Na oitiva da perita Maria do Carmo Gargaglione, da Divisão de Evidências Digitais e Tecnologia da Coordenadoria de Segurança e Inteligência do Ministério Público do Estado do Rio de Janeiro (MPRJ), ela destacou que o trabalho da perícia foi realizado com um scanner de última geração, único modelo usado no Brasil, e relembrou que a residência onde João Pedro foi baleado ficou com diversas marcas de tiro.
"O scanner fez uma fotografia com precisão de todos os ambientes da casa e seu entorno. Junto com os depoimentos de quem estava na casa, fizemos um cruzamento de informações. Havia uma concentração grande de marcas de bala em um cômodo da casa", afirmou Gargaglione, que prestou depoimento por cerca de 1h30. Na sessão, a magistrada também ouviu a dona da casa onde a vítima foi baleada e cinco adolescentes que estavam com João Pedro. No depoimento, um deles reafirmou que os agentes acionaram uma granada dentro da residência e que os pedidos por socorro não impediram os policiais de atirarem.

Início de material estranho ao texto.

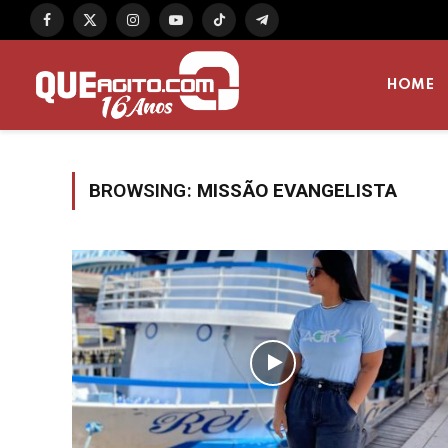
Facebook
X
Instagram
YouTube
TikTok
Telegram
(Twitter)
HOME
BROWSING:
MISSÃO EVANGELISTA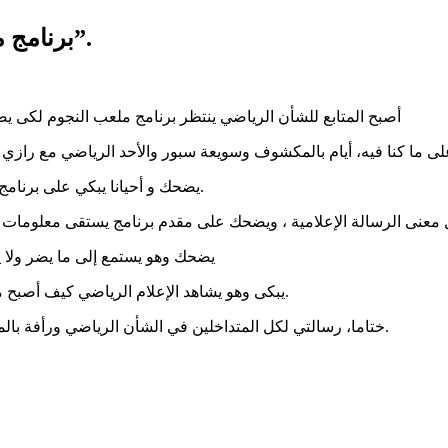
برنامج ملعب النجوم: “إجرام في حق الإعلام الرياضي”.
أصبح المتابع للشأن الرياضي ينتظر برنامج ملعب النجوم لكى ي
يضحك و أحيانا يبكي على برنامج يتحدث فيه المقدم والضيوف عن المستشهر أكثر من المادة الرياضية.
يضحك وهو يستمع إلى ما يضر ولا 
يبكى وهو يشاهد الإعلام الرياضي كيف أصبح مهنة من لا مهنة له، والوسيلة الأسرع للشهرة أو الاستمرار فى طريقها.
ختاما، رسالتي لكل المتداخلين في الشأن الرياضي ورأفة بالمشاهدين، امنعوا هذه المهازل، ضعوا شروط لمقدمي البرامج الرياضية.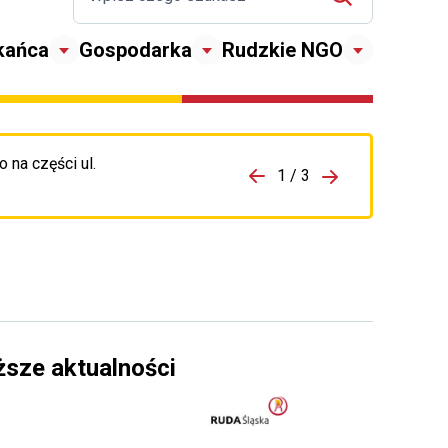
kańca
Gospodarka
Rudzkie NGO
 na części ul.
zejdź do porzpedniego komunikatu
1 / 3
Przejdź do nas
ższe aktualności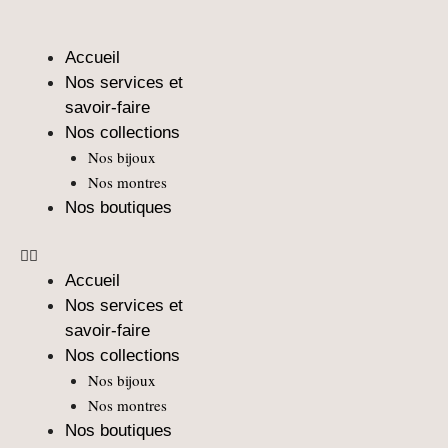
Aller
au
Accueil
contenu
Nos services et
savoir-faire
Nos collections
Nos bijoux
Nos montres
Nos boutiques
Accueil
Nos services et
savoir-faire
Nos collections
Nos bijoux
Nos montres
Nos boutiques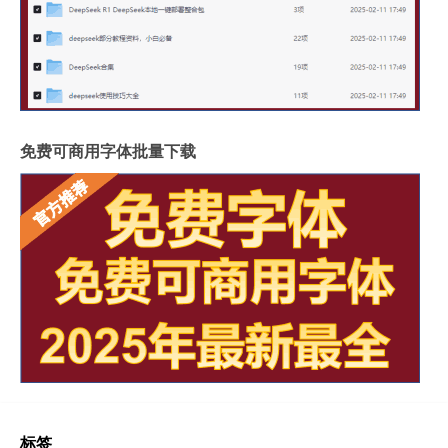
免费可商用字体批量下载
标签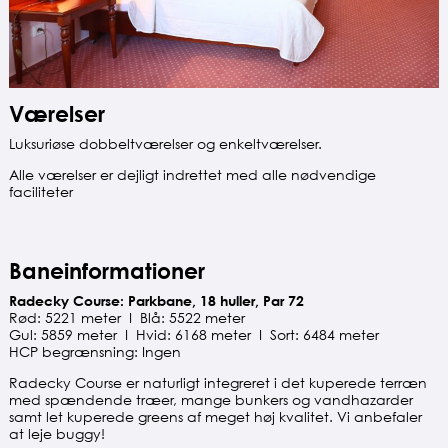
Værelser
Luksuriøse dobbeltværelser og enkeltværelser.
Alle værelser er dejligt indrettet med alle nødvendige
faciliteter
Baneinformationer
Radecky Course: Parkbane, 18 huller, Par 72
Rød: 5221 meter I Blå: 5522 meter
Gul: 5859 meter I Hvid: 6168 meter I Sort: 6484 meter
HCP begrænsning: Ingen
Radecky Course er naturligt integreret i det kuperede terræn
med spændende træer, mange bunkers og vandhazarder
samt let kuperede greens af meget høj kvalitet. Vi anbefaler
at leje buggy!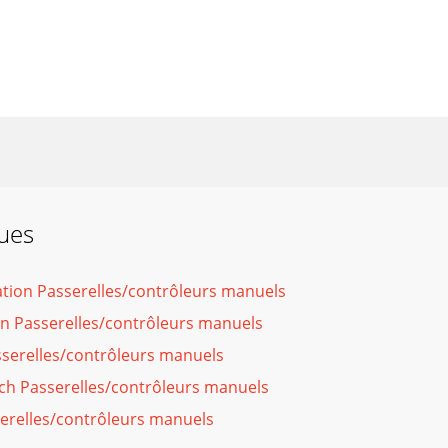
ques
tion Passerelles/contrôleurs manuels
gn Passerelles/contrôleurs manuels
sserelles/contrôleurs manuels
ech Passerelles/contrôleurs manuels
erelles/contrôleurs manuels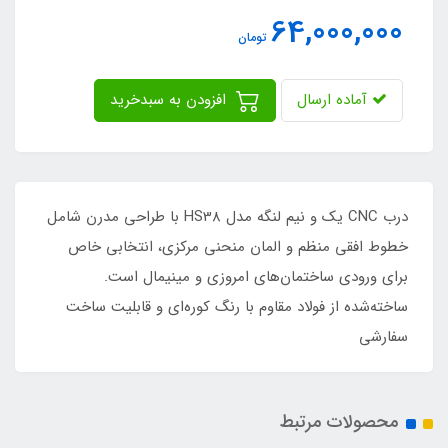
64,000,000
تومان
آماده ارسال
افزودن به سبدخرید
درب CNC یک و نیم لنگه مدل HS38 با طراحی مدرن شامل
خطوط افقی منظم و المان منحنی مرکزی، انتخابی خاص
برای ورودی ساختمان‌های امروزی و مینیمال است.
ساخته‌شده از فولاد مقاوم با رنگ کوره‌ای و قابلیت ساخت
سفارشی
محصولات مرتبط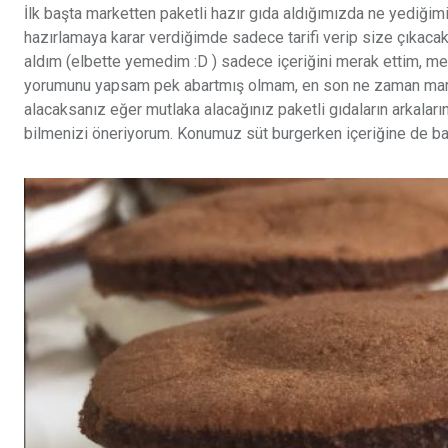
İlk başta marketten paketli hazır gıda aldığımızda ne yediğim
hazırlamaya karar verdiğimde sadece tarifi verip size çıkaca
aldım (elbette yemedim :D ) sadece içeriğini merak ettim, 
yorumunu yapsam pek abartmış olmam, en son ne zaman markett
alacaksanız eğer mutlaka alacağınız paketli gıdaların arkalar
bilmenizi öneriyorum. Konumuz süt burgerken içeriğine de ba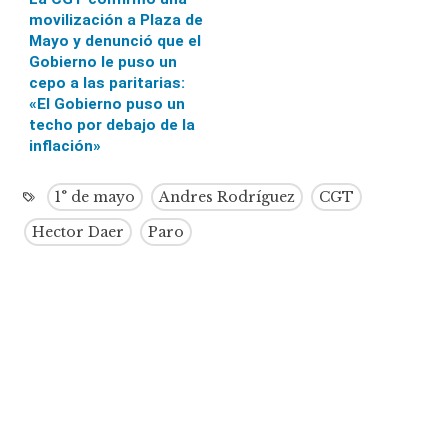
movilización a Plaza de
Mayo y denunció que el
Gobierno le puso un
cepo a las paritarias:
«El Gobierno puso un
techo por debajo de la
inflación»
1° de mayo
Andres Rodríguez
CGT
Hector Daer
Paro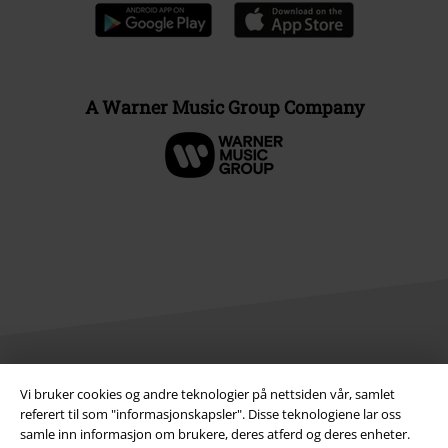
A Warner Music Group Company
Vi bruker cookies og andre teknologier på nettsiden vår, samlet
Juridisk informasjon/Vilkår
referert til som "informasjonskapsler". Disse teknologiene lar oss
Vilkår
samle inn informasjon om brukere, deres atferd og deres enheter.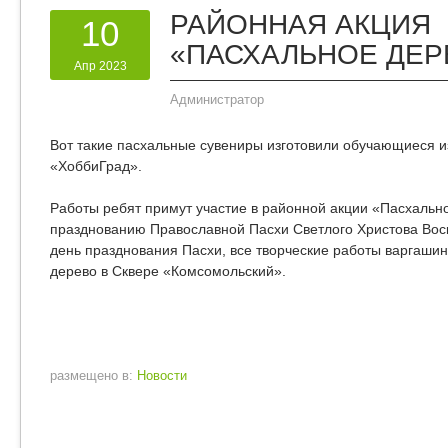
РАЙОННАЯ АКЦИЯ
10
«ПАСХАЛЬНОЕ ДЕР
Апр 2023
Администратор
Вот такие пасхальные сувениры изготовили обучающиеся и
«ХоббиГрад».
Работы ребят примут участие в районной акции «Пасхальн
празднованию Православной Пасхи Светлого Христова Воск
день празднования Пасхи, все творческие работы варгаши
дерево в Сквере «Комсомольский».
размещено в:
Новости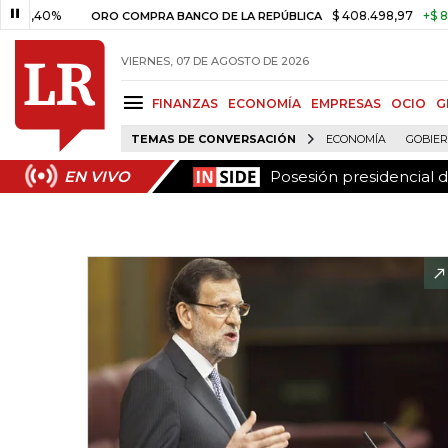
Posesión presidencial d
EN VIVO
0%
$ 408.498,97
+$ 8.753,81
ORO COMPRA BANCO DE LA REPÚBLICA
VIERNES, 07 DE AGOSTO DE 2026
FINANZAS
ECONOMÍA
EMPRESAS
OCIO
G
TEMAS DE CONVERSACIÓN
ECONOMÍA
GOBIE
Posesión presidencial d
EN VIVO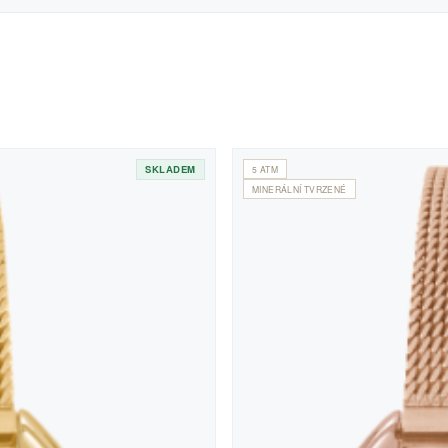
SKLADEM
5 ATM
MINERÁLNÍ TVRZENÉ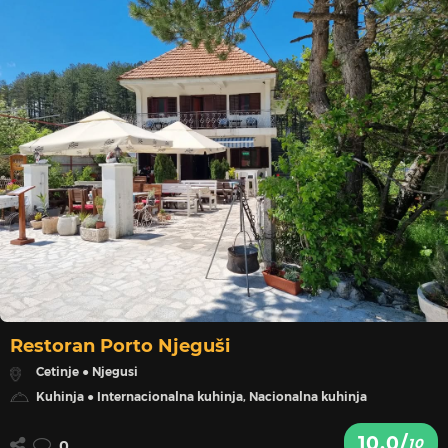
Restoran Porto Njeguši
Cetinje ● Njegusi
Kuhinja ● Internacionalna kuhinja, Nacionalna kuhinja
10.0/
10
0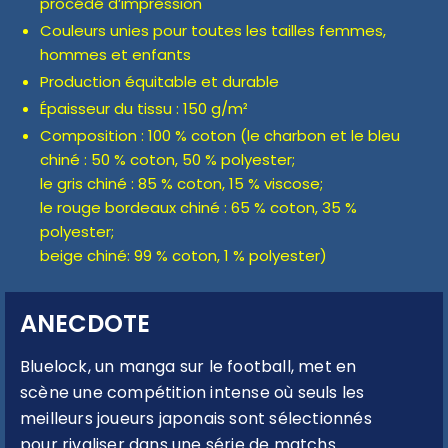
procédé d’impression
Couleurs unies pour toutes les tailles femmes,
hommes et enfants
Production équitable et durable
Épaisseur du tissu : 150 g/m²
Composition : 100 % coton (le charbon et le bleu
chiné : 50 % coton, 50 % polyester;
le gris chiné : 85 % coton, 15 % viscose;
le rouge bordeaux chiné : 65 % coton, 35 %
polyester;
beige chiné: 99 % coton, 1 % polyester)
ANECDOTE
Bluelock, un manga sur le football, met en
scène une compétition intense où seuls les
meilleurs joueurs japonais sont sélectionnés
pour rivaliser dans une série de matchs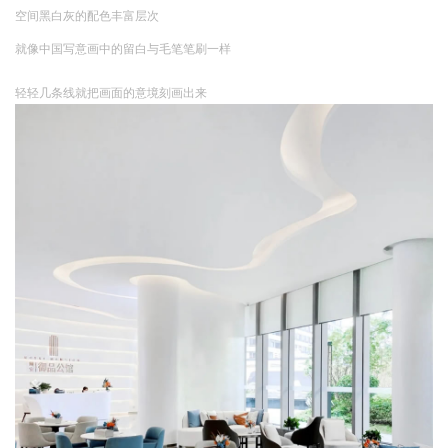
空间黑白灰的配色丰富层次
就像中国写意画中的留白与毛笔笔刷一样
轻轻几条线就把画面的意境刻画出来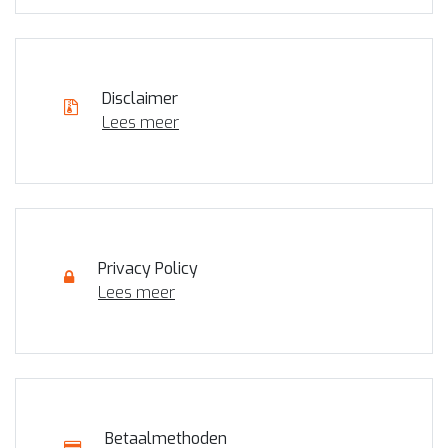
Disclaimer
Lees meer
Privacy Policy
Lees meer
Betaalmethoden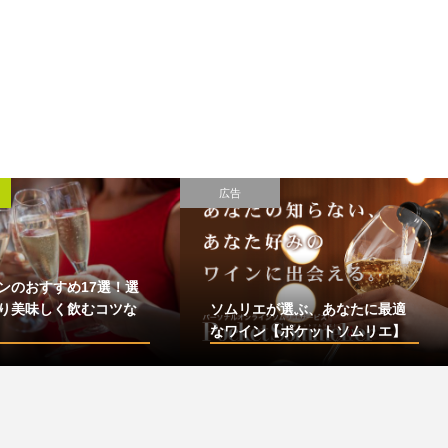
広告
ンのおすすめ17選！選
り美味しく飲むコツな
ソムリエが選ぶ、あなたに最適
なワイン【ポケットソムリエ】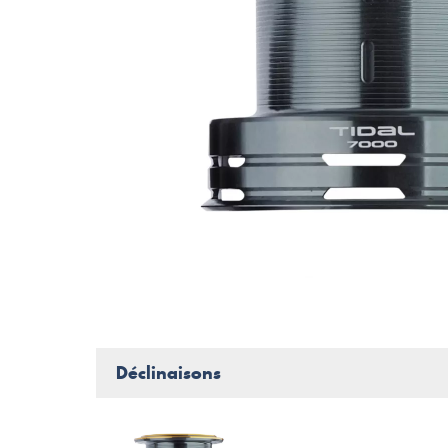
Déclinaisons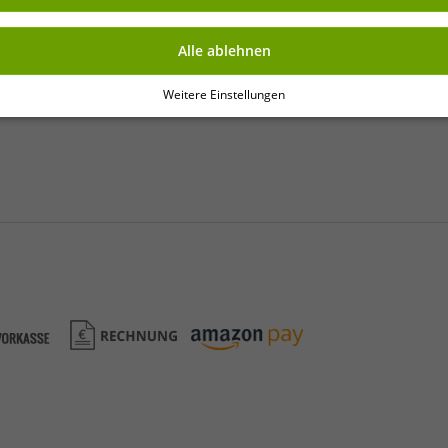
Alle ablehnen
Weitere Einstellungen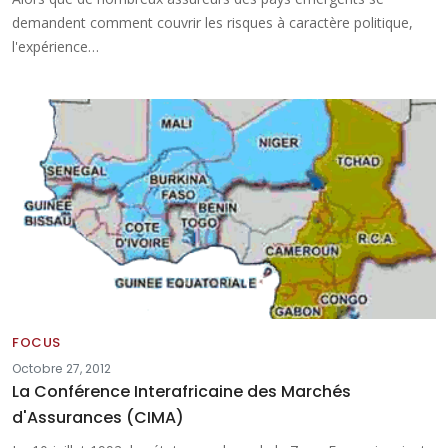
demandent comment couvrir les risques à caractère politique,
l'expérience…
FOCUS
Octobre 27, 2012
La Conférence Interafricaine des Marchés
d'Assurances (CIMA)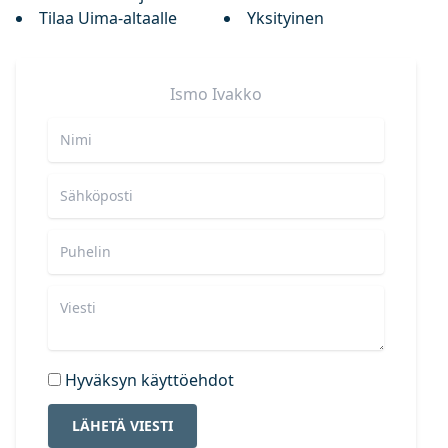
Tilaa Uima-altaalle
Yksityinen
Ismo
Ivakko
Hyväksyn käyttöehdot
LÄHETÄ VIESTI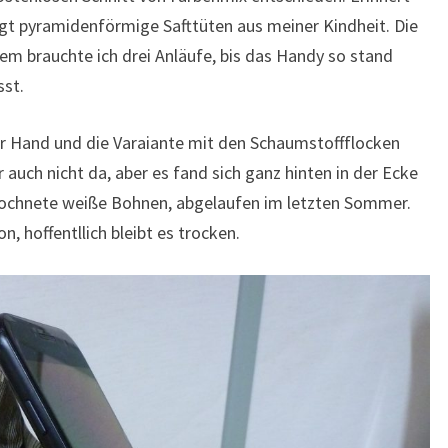
gt pyramidenförmige Safttüten aus meiner Kindheit. Die
dem brauchte ich drei Anläufe, bis das Handy so stand
sst.
zur Hand und die Varaiante mit den Schaumstoffflocken
 auch nicht da, aber es fand sich ganz hinten in der Ecke
rochnete weiße Bohnen, abgelaufen im letzten Sommer.
n, hoffentllich bleibt es trocken.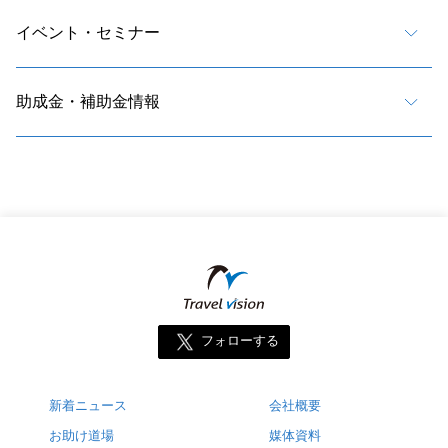
イベント・セミナー
助成金・補助金情報
フォローする
新着ニュース
会社概要
お助け道場
媒体資料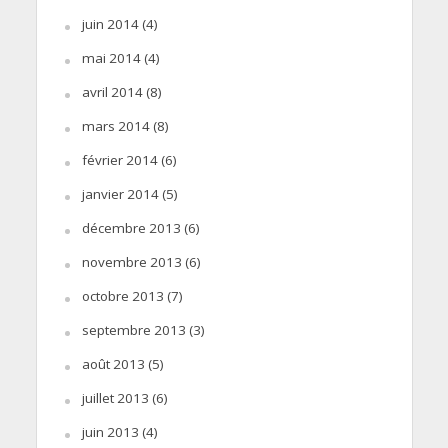
juin 2014
(4)
mai 2014
(4)
avril 2014
(8)
mars 2014
(8)
février 2014
(6)
janvier 2014
(5)
décembre 2013
(6)
novembre 2013
(6)
octobre 2013
(7)
septembre 2013
(3)
août 2013
(5)
juillet 2013
(6)
juin 2013
(4)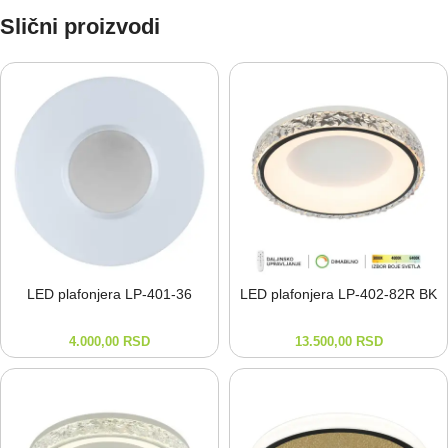
Slični proizvodi
LED plafonjera LP-⁠401-⁠36
LED plafonjera LP-⁠402-⁠82R BK
4.000,00
RSD
13.500,00
RSD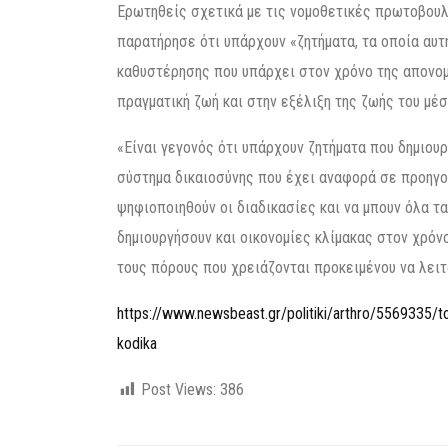
Ερωτηθείς σχετικά με τις νομοθετικές πρωτοβουλ
παρατήρησε ότι υπάρχουν «ζητήματα, τα οποία αυτ
καθυστέρησης που υπάρχει στον χρόνο της απονομ
πραγματική ζωή και στην εξέλιξη της ζωής του μέσ
«Είναι γεγονός ότι υπάρχουν ζητήματα που δημιου
σύστημα δικαιοσύνης που έχει αναφορά σε προηγού
ψηφιοποιηθούν οι διαδικασίες και να μπουν όλα τ
δημιουργήσουν και οικονομίες κλίμακας στον χρόνο
τους πόρους που χρειάζονται προκειμένου να λειτ
https://www.newsbeast.gr/politiki/arthro/5569335/t
kodika
Post Views:
386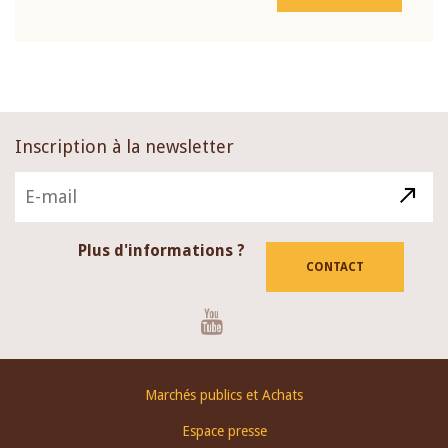
Inscription à la newsletter
Plus d'informations ?
CONTACT
Youtube
Footer
Marchés publics et Achats
menu
Espace presse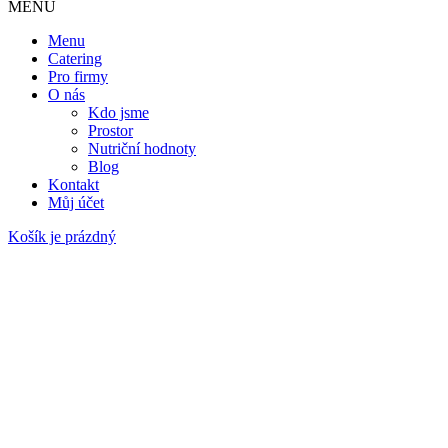
MENU
Menu
Catering
Pro firmy
O nás
Kdo jsme
Prostor
Nutriční hodnoty
Blog
Kontakt
Můj účet
Košík je prázdný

Novas audiências ainda serão realizadas para ouvir outras testemunhas e os três réus. A próxima acontece em 16 de novembro, às 13h30. Após as oitivas, haverá um prazo para apresentação das alegações finais e, só então, a juíza poderá decidir se Mauro José Gonçalves, Maxwell Gomes Pereira e Fernando de Brito Meister irão a júri popular. Os policiais respondem por homicídio duplamente qualificado e fraude processual. Na ocasião, enquanto esperava pela chegada da equipe de peritos, o trio alterou o local do crime, com a intenção de criar vestígios de suposto confronto com bandidos.